Sprint is studying options for Clearwire and is in talks to buy out the company’s minority shareholders, two people with knowledge of the situation, who asked not to be identified because the talks aren’t public, said this week.
A deal may be announced by the end of the year, though talks could still fall through, according to the people. A $3-a-share value will serve as a benchmark for future transactions, one person said.
For Sprint, having full control of Clearwire’s spectrum, which blankets the entire country, would help the carrier shore up its wireless network at a time when smartphones and tablets are fueling a surge in data traffic.
“Clearwire’s got a tremendous asset in deep spectrum and we think Sprint would like access to that,” Jonathan Schildkraut, a New York-based analyst with Evercore Partners Inc., said in a phone interview.
An offer for $3 a share would be a 25 percent premium to Clearwire’s closing price Dec. 10, the day before the stock rose on reports that Sprint is studying a takeover, and 32 percent higher than its 20-day average from that point. That’s in line with the 31 percent average premium paid in acquisitions of U.S. telecommunications-services providers larger than $500 million, according to data compiled by Bloomberg.
Clearwire hasn’t traded for $3 since September 2011, and analysts are projecting the stock won’t top that level any time soon. The average share-price estimate for the next 12 months is $2.59, 5.8 percent lower than yesterday’s close, data compiled by Bloomberg show. In July Clearwire slipped below $1 and didn’t climb back above $2 until October.
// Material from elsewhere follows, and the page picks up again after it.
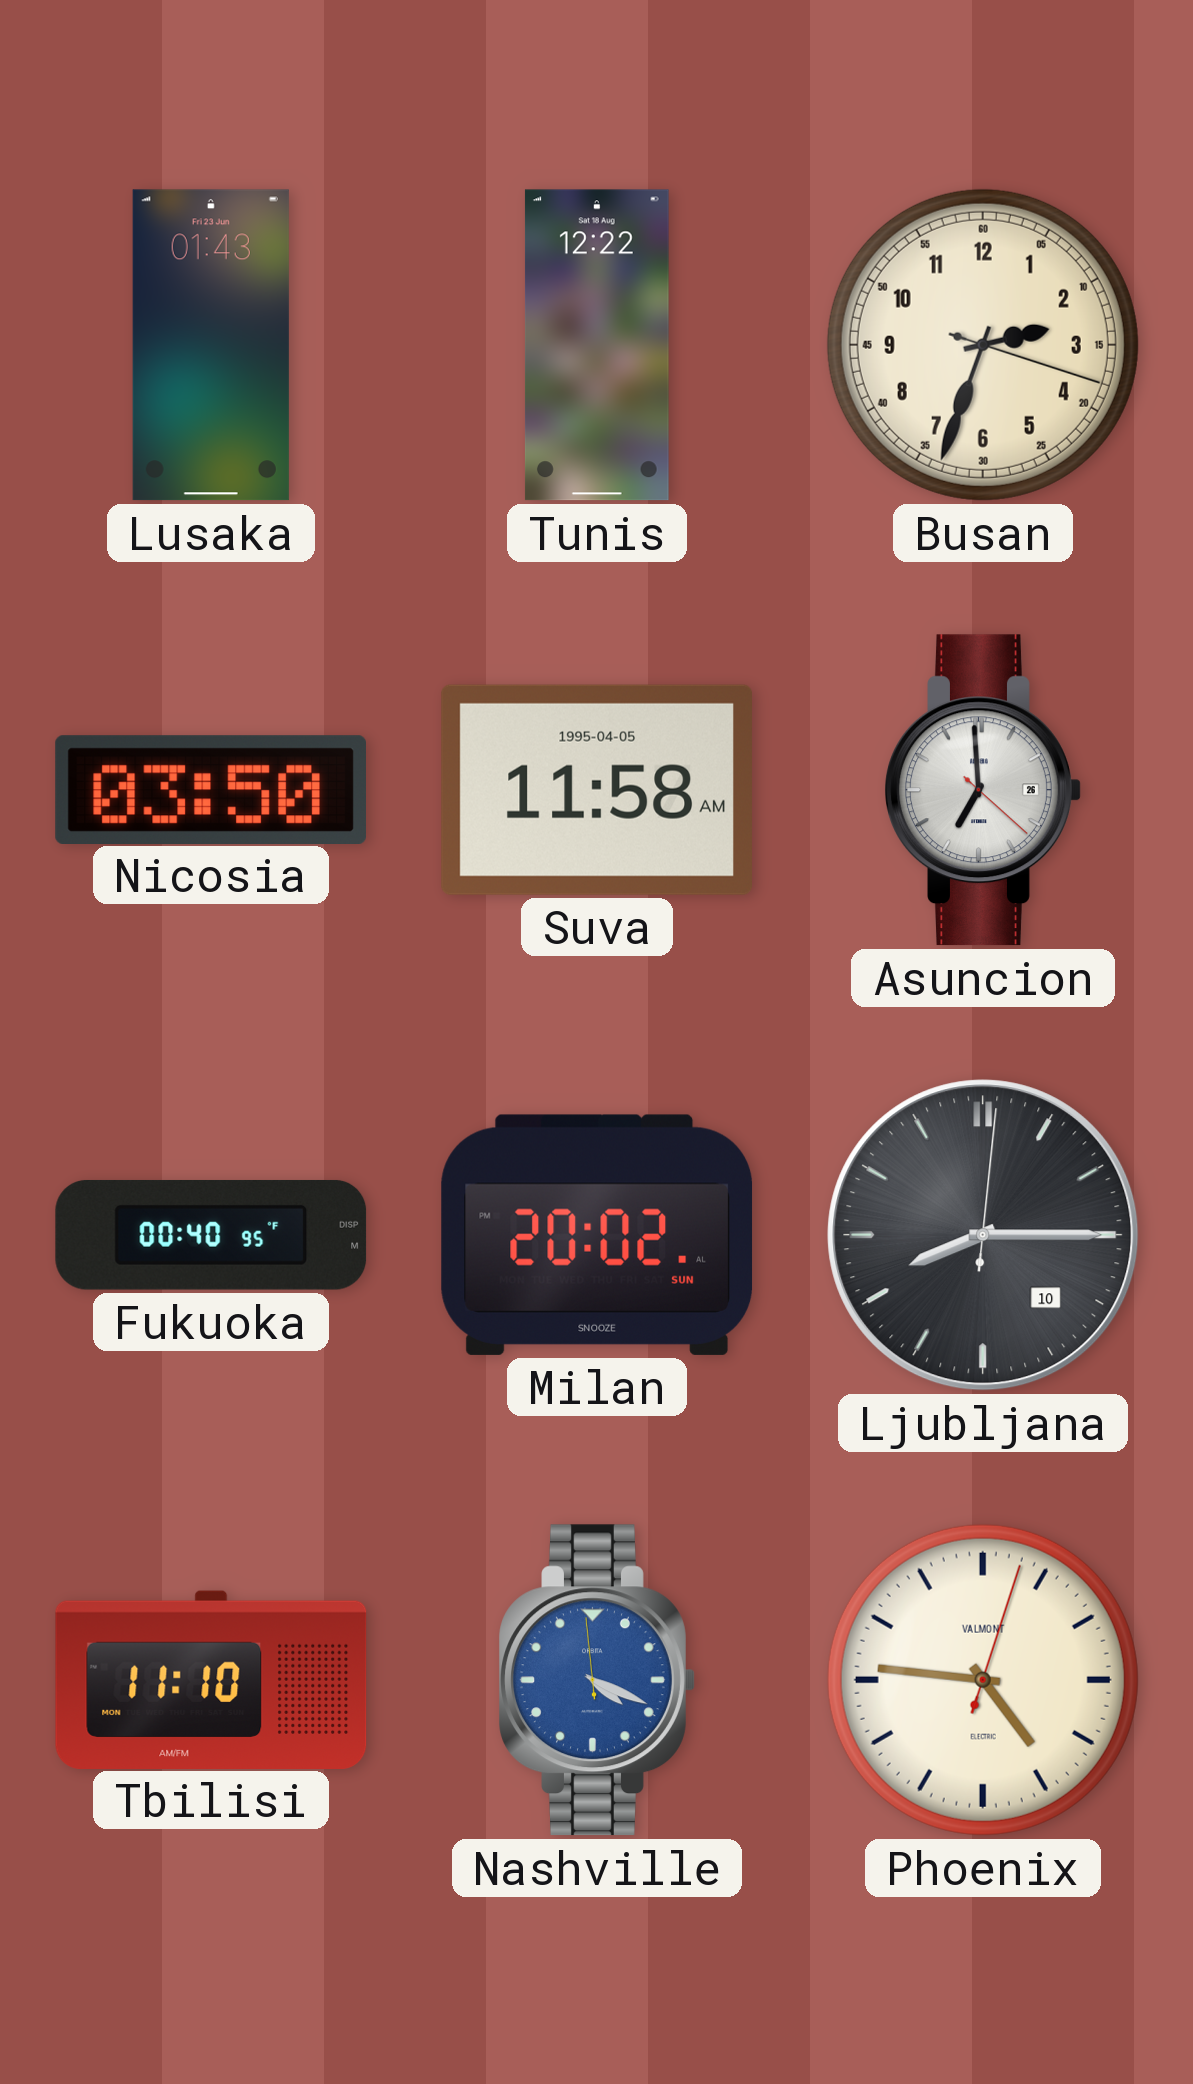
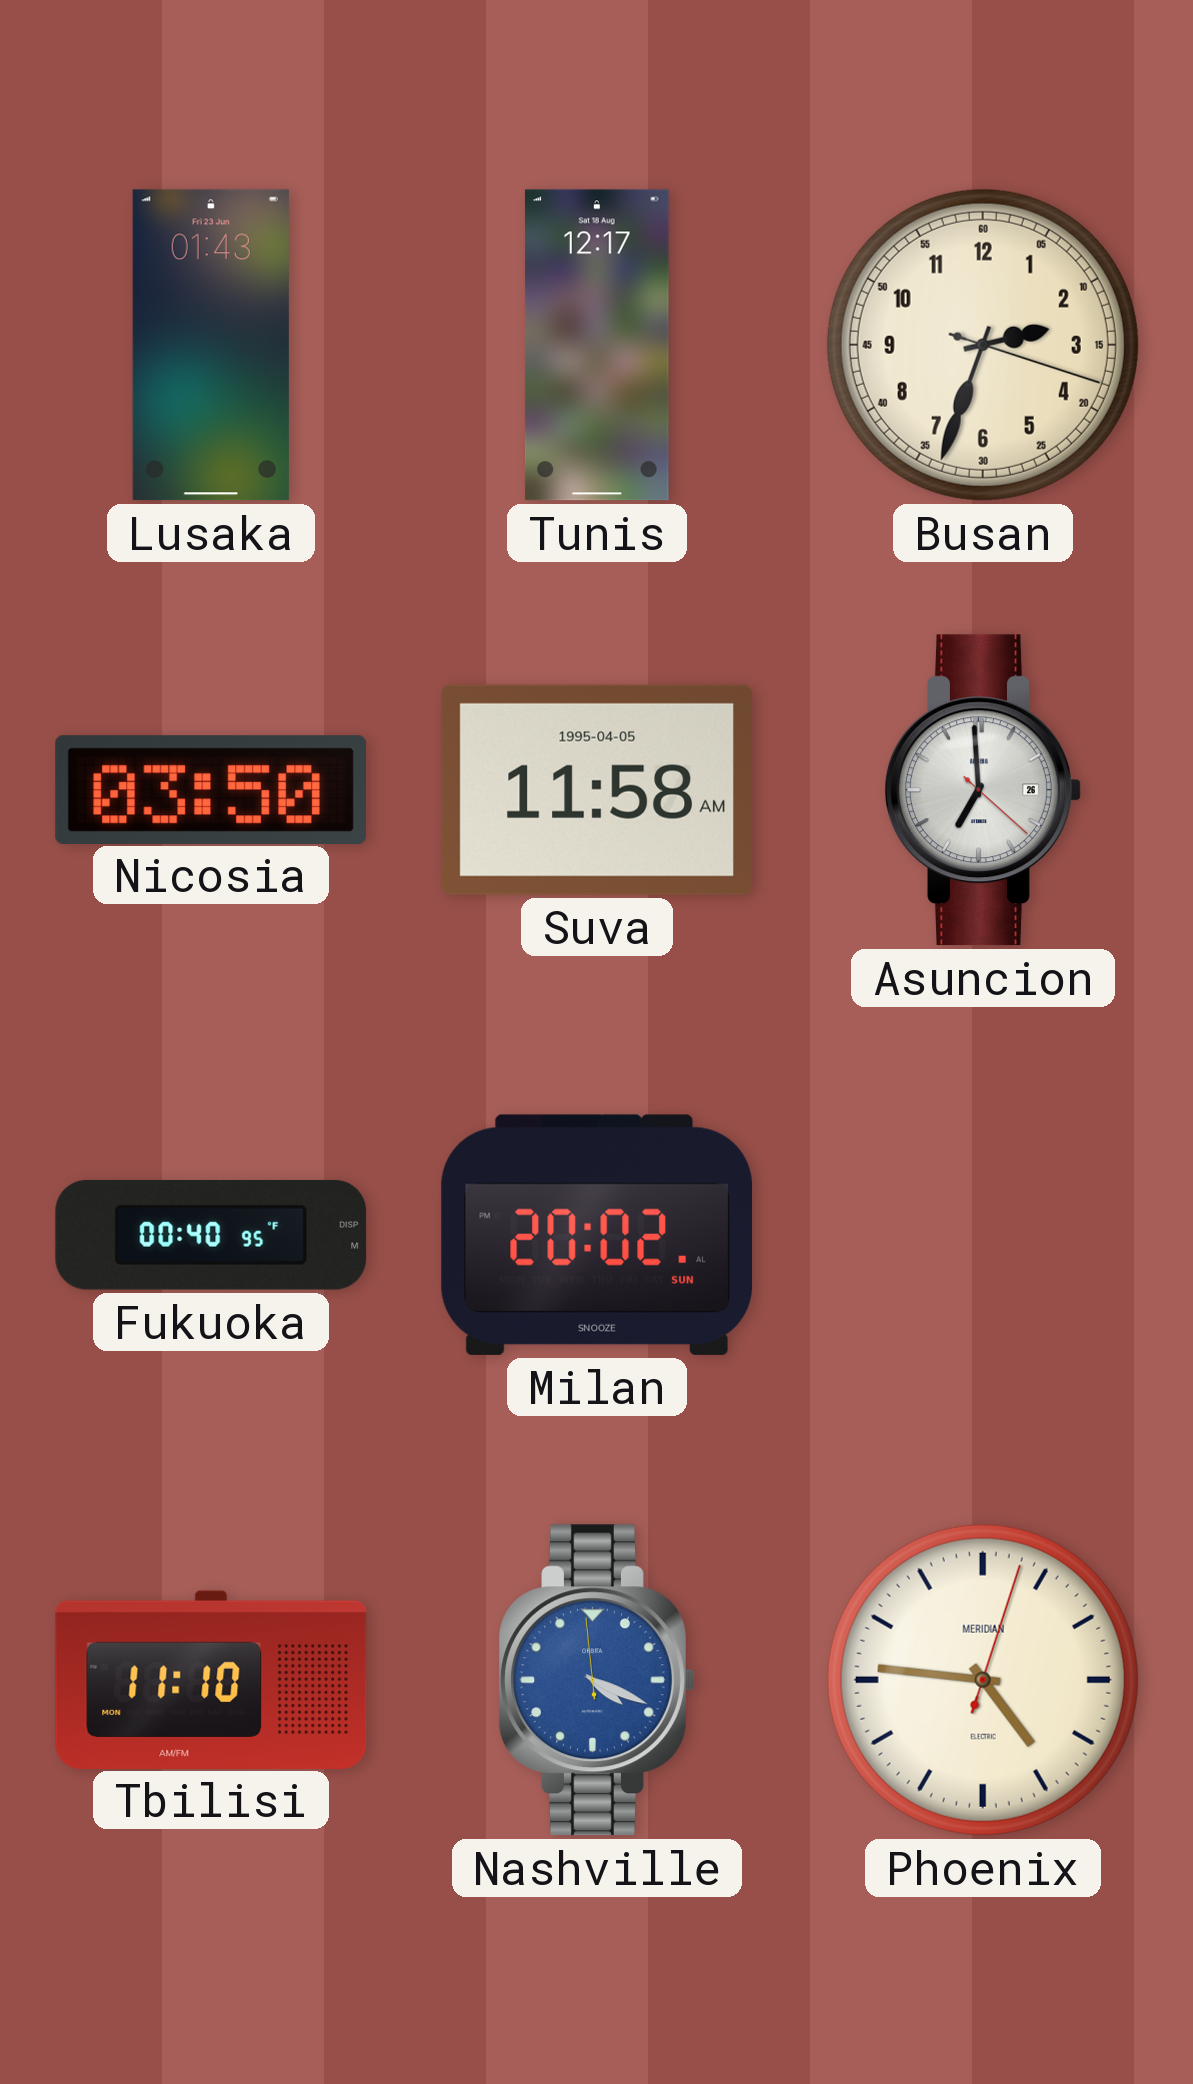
Tunis: 12:22 -> 12:17
Ljubljana: 8:15 -> none
Phoenix brand: VALMONT -> MERIDIAN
“Considering where the stock was three or four months ago, I think, if indeed there is a $3 offer, it’s a pretty good deal,” Kevin Smithen, a New York-based analyst with Macquarie, said in a phone interview. “It’s been shopped around. I don’t think there’s any other buyer for their spectrum.”
A deal would lock in a value for shareholders who have endured years of dramatic price fluctuations. Clearwire’s realized volatility, which increases as swings in a stock’s price widen, is 129 for the past 90 days, higher than every other company in the Russell 1000 Index, data compiled by Bloomberg show. The figures for all of 2012 and the past three years are 94 and 87, respectively, the third-highest values in the index, the data show.
Still, BTIG LLC’s Walter Piecyk said Sprint may have to pay more than $5 a share to win over the majority of non-Sprint shareholders.
“It will be well worth the price in order to secure all of Clearwire’s spectrum for its own use,” the analyst wrote in a note to clients yesterday.
After Eagle River closed on the sale of its stake to Sprint this week, Clearwire shareholder Crest Financial Ltd. filed a complaint in Delaware Chancery Court in Wilmington accusing the investment firm, Sprint and Clearwire of allowing Sprint to selectively gain from Clearwire’s spectrum value while minority shareholders couldn’t.
Crest owns 6.6 percent of Clearwire’s Class A shares and said it was seeking to block the pending Softbank investment in Sprint and to collect damages, according to a statement.
While some Clearwire investors may view a $3-a-share bid as insufficient given the attractiveness of the company’s spectrum, their ability to negotiate is limited given the company’s need for funds and lack of alternative buyers, said Stifel’s King. Clearwire has spent more money than it’s taken in every year since at least 2007, and had negative free cash flow of $563 million in the 12 months ended in September, according to data compiled by Bloomberg.
“I’ve talked with a lot of shareholders who would not be happy with $3 a share,” he said. But Clearwire “needs additional funding to complete their 4G network builds. Sprint has a lot of leverage. They are the only buyer out there.”
The case is Crest Financial Ltd. v. Sprint Nextel Corp., CA8099, Delaware Chancery Court (Wilmington).